The original plan of the School District recognized that specific commands, phrased in terms of stated ratios, were necessary to alleviate faculty segregation and that, in fact, such ratios could be satisfied. Accordingly, no compelling reason exists to withdraw from that previously recognized constitutional obligation. The original plan of the appellee School District should, therefore, be reinstated.
The judgment of the district court is reversed and the cause remanded with orders that the appellee School District begin immediately to effect the disestablishment of the segregated school system in Tulsa, for, as the Supreme Court has repeated, the time for "all deliberate speed" has run out. Alexander v.
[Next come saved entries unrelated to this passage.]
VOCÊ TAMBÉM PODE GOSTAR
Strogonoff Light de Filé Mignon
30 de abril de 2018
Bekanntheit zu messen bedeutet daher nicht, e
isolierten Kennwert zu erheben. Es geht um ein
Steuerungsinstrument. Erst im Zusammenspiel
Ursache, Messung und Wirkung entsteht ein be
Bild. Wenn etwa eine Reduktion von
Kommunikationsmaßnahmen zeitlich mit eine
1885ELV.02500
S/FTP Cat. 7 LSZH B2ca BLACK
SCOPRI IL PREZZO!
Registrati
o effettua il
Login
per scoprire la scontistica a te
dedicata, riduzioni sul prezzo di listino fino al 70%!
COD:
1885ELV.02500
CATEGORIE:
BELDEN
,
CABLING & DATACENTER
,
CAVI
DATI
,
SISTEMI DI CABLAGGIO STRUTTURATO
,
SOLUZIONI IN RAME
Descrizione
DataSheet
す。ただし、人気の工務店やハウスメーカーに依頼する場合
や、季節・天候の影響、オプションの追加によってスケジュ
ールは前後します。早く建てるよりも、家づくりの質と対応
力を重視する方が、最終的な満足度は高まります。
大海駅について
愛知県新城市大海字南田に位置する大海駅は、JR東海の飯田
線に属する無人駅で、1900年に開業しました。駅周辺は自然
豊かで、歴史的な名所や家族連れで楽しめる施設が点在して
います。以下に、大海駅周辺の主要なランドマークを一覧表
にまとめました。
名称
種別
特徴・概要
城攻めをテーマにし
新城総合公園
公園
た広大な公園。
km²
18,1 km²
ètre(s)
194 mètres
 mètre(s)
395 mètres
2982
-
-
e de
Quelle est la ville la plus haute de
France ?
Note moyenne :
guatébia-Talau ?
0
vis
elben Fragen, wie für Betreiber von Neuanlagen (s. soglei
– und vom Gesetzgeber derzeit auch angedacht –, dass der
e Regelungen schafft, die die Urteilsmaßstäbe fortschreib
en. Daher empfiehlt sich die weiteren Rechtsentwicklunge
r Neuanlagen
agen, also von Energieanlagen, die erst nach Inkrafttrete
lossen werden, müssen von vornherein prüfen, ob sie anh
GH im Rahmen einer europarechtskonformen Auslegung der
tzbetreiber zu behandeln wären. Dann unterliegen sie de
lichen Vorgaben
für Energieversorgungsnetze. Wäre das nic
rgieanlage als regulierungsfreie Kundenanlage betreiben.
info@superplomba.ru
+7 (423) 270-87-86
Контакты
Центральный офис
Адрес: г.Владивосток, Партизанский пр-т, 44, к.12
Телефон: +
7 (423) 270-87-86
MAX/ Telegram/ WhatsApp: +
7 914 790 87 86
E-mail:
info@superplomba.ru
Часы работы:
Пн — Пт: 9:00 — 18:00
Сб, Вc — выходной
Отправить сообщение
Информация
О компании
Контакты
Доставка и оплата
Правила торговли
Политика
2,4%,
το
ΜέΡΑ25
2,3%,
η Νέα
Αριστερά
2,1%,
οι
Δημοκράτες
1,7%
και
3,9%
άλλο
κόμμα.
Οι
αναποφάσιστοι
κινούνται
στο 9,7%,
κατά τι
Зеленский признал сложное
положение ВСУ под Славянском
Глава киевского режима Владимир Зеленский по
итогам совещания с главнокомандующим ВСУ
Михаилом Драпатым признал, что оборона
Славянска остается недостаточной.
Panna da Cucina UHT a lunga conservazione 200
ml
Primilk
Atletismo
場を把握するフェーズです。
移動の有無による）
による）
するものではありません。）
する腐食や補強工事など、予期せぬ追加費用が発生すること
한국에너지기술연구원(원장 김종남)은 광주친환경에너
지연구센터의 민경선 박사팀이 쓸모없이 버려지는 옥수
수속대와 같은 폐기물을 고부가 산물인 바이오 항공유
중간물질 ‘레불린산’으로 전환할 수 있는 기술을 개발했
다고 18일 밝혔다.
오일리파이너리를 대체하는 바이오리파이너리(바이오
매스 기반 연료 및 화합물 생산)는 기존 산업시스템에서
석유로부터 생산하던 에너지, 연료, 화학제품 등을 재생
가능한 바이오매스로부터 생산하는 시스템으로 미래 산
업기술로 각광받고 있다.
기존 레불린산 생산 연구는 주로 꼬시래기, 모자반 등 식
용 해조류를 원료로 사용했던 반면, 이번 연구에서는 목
Holmes County Board of Education, 396 U.S. 1218, 90 S.Ct. 14, 24 L.Ed.2d 41. It is the affirmative duty of the appellee School District to come forward with a realistic, presently effective plan for desegregation, Green, supra, and it is the continuing duty of the district court to retain jurisdiction over the case until it is clear that constitutional requirements have been achieved. Raney v. Board of Education, 391 U.S. 443, 449, 88 S.Ct. 1697, 20 L.Ed.2d 727.